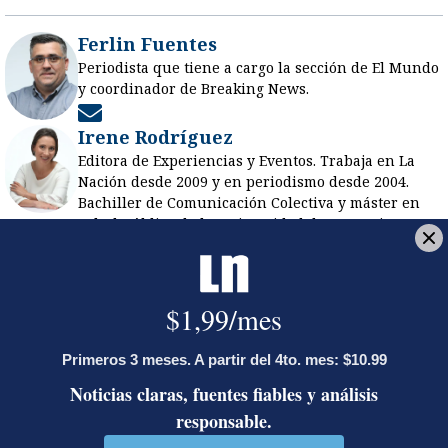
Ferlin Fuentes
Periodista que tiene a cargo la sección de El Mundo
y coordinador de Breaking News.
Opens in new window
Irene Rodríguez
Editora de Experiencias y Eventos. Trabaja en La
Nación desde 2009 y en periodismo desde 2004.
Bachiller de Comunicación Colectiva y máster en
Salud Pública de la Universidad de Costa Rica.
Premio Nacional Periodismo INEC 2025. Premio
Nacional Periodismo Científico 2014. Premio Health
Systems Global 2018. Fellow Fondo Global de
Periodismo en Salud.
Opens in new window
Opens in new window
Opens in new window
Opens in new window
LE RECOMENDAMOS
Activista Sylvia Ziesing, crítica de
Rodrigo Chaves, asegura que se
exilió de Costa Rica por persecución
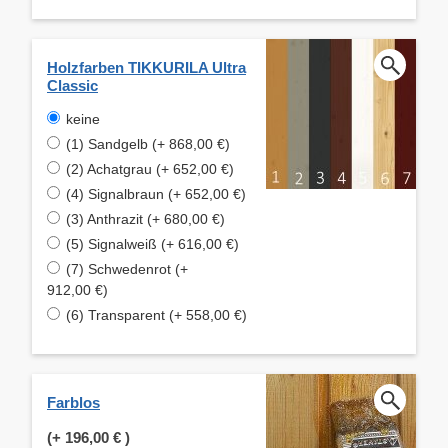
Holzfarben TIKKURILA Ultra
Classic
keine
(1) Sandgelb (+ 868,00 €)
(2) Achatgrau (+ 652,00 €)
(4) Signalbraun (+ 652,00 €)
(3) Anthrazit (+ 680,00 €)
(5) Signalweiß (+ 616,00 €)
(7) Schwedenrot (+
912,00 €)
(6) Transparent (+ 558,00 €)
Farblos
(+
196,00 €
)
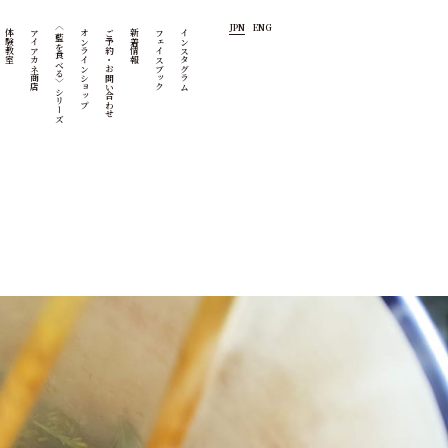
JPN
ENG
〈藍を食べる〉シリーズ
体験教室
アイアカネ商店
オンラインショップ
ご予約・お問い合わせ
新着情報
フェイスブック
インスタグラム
■ ■ ■ ■ ■ ■ ■
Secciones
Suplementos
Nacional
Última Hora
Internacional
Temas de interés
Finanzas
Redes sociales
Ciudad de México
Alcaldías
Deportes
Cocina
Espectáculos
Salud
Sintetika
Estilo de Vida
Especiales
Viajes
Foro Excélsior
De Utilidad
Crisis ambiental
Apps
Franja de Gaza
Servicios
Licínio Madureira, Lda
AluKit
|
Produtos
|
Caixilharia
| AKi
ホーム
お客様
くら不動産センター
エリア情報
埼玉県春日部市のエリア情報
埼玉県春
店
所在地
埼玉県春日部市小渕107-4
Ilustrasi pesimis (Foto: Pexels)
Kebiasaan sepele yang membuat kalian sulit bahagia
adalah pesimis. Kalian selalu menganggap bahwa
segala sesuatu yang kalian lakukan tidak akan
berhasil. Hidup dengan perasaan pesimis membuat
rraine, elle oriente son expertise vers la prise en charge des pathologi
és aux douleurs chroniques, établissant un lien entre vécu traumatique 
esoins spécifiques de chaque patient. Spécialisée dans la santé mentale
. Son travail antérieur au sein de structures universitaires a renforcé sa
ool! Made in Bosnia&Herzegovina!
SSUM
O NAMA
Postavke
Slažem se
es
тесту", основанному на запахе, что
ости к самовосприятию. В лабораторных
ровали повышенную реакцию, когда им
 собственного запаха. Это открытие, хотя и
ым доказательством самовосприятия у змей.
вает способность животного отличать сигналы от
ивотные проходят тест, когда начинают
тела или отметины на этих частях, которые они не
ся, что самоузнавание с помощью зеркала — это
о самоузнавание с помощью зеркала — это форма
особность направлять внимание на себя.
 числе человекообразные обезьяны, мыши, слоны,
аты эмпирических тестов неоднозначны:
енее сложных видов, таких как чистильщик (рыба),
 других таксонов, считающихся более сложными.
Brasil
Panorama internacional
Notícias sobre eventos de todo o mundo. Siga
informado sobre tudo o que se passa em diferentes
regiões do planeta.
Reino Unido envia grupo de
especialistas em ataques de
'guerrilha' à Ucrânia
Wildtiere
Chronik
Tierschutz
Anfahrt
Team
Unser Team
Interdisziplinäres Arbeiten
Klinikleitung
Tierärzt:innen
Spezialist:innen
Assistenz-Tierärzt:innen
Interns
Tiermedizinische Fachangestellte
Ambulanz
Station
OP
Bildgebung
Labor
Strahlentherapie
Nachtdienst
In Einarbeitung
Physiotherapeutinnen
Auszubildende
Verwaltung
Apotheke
■ ■ ■ ■ ■ ■ ■
In the listing above, locate the line containing "Licínio Madureira, Lda" and the line containing "ся, что самоузнавание с помощью зеркала — это". Transcribe those two lines and everything between them, exactly as written.

Licínio Madureira, Lda
AluKit
|
Produtos
|
Caixilharia
| AKi
ホーム
お客様
くら不動産センター
エリア情報
埼玉県春日部市のエリア情報
埼玉県春
店
所在地
埼玉県春日部市小渕107-4
Ilustrasi pesimis (Foto: Pexels)
Kebiasaan sepele yang membuat kalian sulit bahagia
adalah pesimis. Kalian selalu menganggap bahwa
segala sesuatu yang kalian lakukan tidak akan
berhasil. Hidup dengan perasaan pesimis membuat
rraine, elle oriente son expertise vers la prise en charge des pathologi
és aux douleurs chroniques, établissant un lien entre vécu traumatique 
esoins spécifiques de chaque patient. Spécialisée dans la santé mentale
. Son travail antérieur au sein de structures universitaires a renforcé sa
ool! Made in Bosnia&Herzegovina!
SSUM
O NAMA
Postavke
Slažem se
es
тесту", основанному на запахе, что
ости к самовосприятию. В лабораторных
ровали повышенную реакцию, когда им
 собственного запаха. Это открытие, хотя и
ым доказательством самовосприятия у змей.
вает способность животного отличать сигналы от
ивотные проходят тест, когда начинают
тела или отметины на этих частях, которые они не
ся, что самоузнавание с помощью зеркала — это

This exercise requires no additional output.